**WORK TASK**
Go through the entries and copy every line that has the string "شركة" in it.

[Opening RECORDS SUPPLIED section]

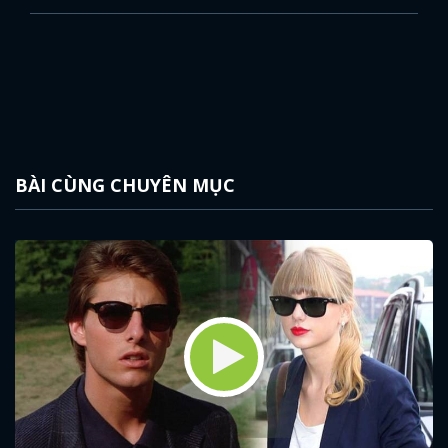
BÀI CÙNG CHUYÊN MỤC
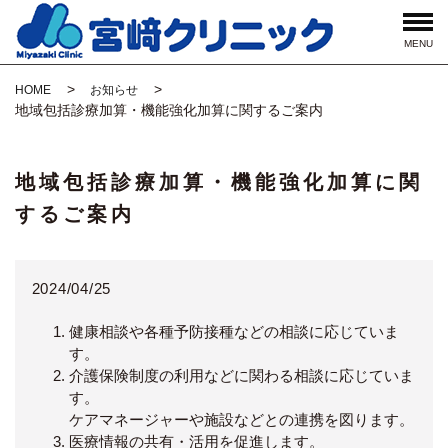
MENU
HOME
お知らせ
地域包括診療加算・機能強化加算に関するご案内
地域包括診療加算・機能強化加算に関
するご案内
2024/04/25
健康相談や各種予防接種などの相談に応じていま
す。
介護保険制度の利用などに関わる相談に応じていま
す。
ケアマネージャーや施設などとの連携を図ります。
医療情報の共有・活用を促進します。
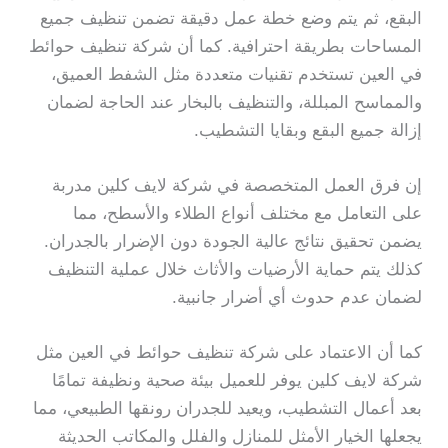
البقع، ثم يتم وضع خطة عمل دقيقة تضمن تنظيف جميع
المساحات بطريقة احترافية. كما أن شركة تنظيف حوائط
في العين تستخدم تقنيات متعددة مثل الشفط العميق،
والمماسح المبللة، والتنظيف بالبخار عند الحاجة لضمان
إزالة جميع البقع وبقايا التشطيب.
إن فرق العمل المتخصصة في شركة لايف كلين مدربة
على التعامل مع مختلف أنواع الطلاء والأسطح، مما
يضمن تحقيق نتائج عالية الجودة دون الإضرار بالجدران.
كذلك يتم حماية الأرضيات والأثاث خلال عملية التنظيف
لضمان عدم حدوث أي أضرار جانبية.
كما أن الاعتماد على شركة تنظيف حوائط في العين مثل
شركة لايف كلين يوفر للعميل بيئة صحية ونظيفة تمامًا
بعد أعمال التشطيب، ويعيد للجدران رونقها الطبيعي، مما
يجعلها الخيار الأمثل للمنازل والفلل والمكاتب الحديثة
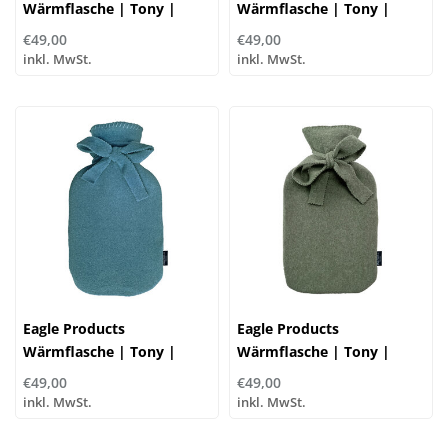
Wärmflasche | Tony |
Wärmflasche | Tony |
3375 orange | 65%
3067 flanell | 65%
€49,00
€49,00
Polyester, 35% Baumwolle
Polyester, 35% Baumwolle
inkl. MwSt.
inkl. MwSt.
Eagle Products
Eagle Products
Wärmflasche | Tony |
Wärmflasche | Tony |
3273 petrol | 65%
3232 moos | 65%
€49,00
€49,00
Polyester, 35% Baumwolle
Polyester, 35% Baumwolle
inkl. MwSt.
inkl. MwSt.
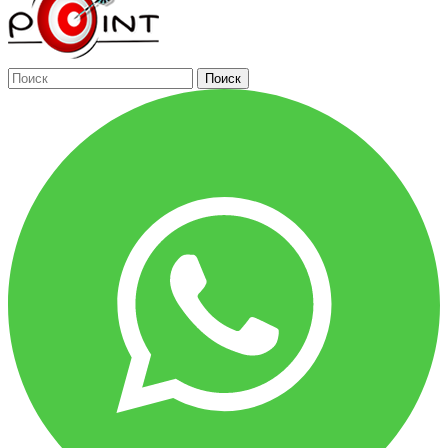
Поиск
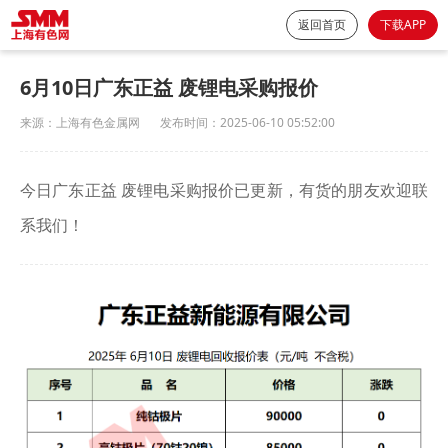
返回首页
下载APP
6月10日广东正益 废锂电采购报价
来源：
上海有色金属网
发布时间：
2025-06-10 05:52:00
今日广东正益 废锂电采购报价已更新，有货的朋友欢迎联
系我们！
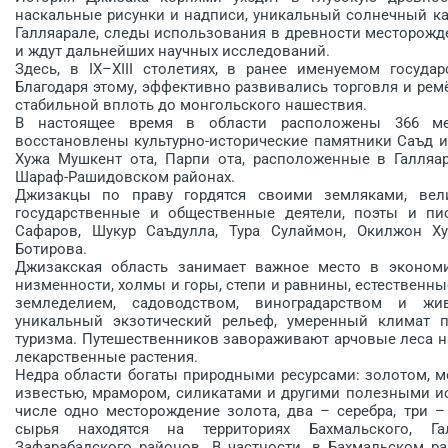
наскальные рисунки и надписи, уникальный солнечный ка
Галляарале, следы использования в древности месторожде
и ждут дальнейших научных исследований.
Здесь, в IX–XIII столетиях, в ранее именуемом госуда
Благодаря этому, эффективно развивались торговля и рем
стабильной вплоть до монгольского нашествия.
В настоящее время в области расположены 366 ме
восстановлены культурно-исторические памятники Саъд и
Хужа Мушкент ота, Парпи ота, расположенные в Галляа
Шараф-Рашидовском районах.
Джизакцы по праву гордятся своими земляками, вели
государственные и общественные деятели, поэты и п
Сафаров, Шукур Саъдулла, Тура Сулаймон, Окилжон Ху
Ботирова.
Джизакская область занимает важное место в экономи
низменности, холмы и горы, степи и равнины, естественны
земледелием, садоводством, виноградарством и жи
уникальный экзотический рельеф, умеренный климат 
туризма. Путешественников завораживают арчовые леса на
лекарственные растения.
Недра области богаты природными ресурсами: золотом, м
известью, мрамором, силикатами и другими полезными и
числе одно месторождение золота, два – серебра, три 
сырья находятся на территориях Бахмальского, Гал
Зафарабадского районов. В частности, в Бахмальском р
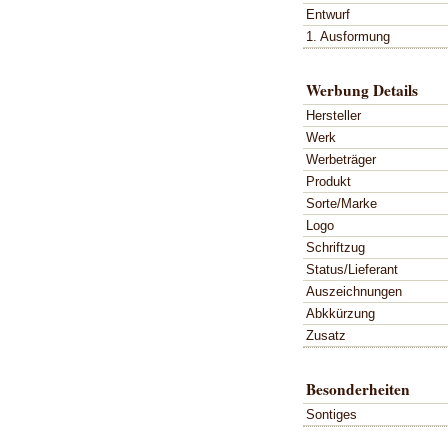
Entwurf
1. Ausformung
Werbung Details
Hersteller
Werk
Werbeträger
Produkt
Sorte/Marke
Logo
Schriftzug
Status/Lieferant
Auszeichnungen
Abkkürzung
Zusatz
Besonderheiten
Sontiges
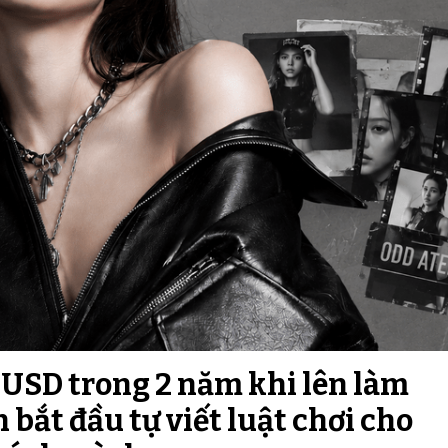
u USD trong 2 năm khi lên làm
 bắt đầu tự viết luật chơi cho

[Closing RECORDS SUPPLIED section]

**EXPECTED OUTPUT**
المساحات بطريقة احترافية. كما أن شركة تنظيف حوائط
إن فرق العمل المتخصصة في شركة لايف كلين مدربة
كما أن الاعتماد على شركة تنظيف حوائط في العين مثل
شركة لايف كلين يوفر للعميل بيئة صحية ونظيفة تمامًا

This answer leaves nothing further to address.